═════ Exercise input

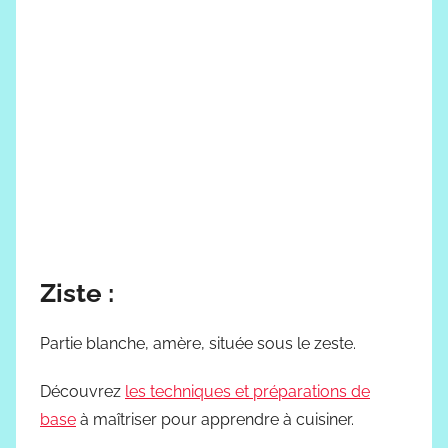
Ziste :
Partie blanche, amère, située sous le zeste.
Découvrez
les techniques et préparations de
base
à maîtriser pour apprendre à cuisiner.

══════════

### [Problem requirements]
Pictures stay out; everything else in the listing above gets repeated exactly.

### [Output]
Ziste :
Partie blanche, amère, située sous le zeste.
Découvrez
les techniques et préparations de
base
à maîtriser pour apprendre à cuisiner.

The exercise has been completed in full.